● TASK DIRECTIONS
Go line by line through the data and copy those with the word "Period".

Transcribed page contents:
....
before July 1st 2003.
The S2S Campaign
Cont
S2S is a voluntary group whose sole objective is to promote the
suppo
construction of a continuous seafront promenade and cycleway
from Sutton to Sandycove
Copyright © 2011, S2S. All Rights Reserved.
....
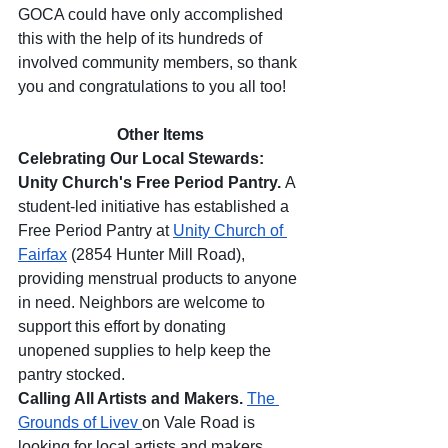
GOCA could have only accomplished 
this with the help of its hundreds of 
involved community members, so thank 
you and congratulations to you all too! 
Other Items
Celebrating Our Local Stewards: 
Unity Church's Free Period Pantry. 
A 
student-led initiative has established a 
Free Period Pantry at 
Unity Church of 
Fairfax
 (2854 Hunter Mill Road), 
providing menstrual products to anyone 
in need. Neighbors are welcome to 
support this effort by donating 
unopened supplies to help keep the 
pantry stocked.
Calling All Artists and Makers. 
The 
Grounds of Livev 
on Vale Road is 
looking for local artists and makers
....
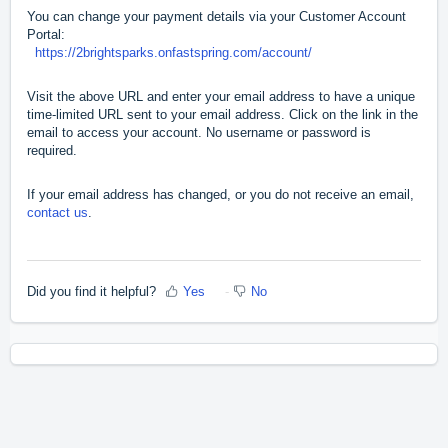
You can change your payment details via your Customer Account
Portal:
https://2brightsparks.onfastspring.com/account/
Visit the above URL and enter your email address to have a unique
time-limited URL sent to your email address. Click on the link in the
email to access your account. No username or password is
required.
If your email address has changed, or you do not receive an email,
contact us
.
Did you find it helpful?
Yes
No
....
● ANSWER TO THIS PROBLEM
Unity Church's Free Period Pantry. 
Free Period Pantry at 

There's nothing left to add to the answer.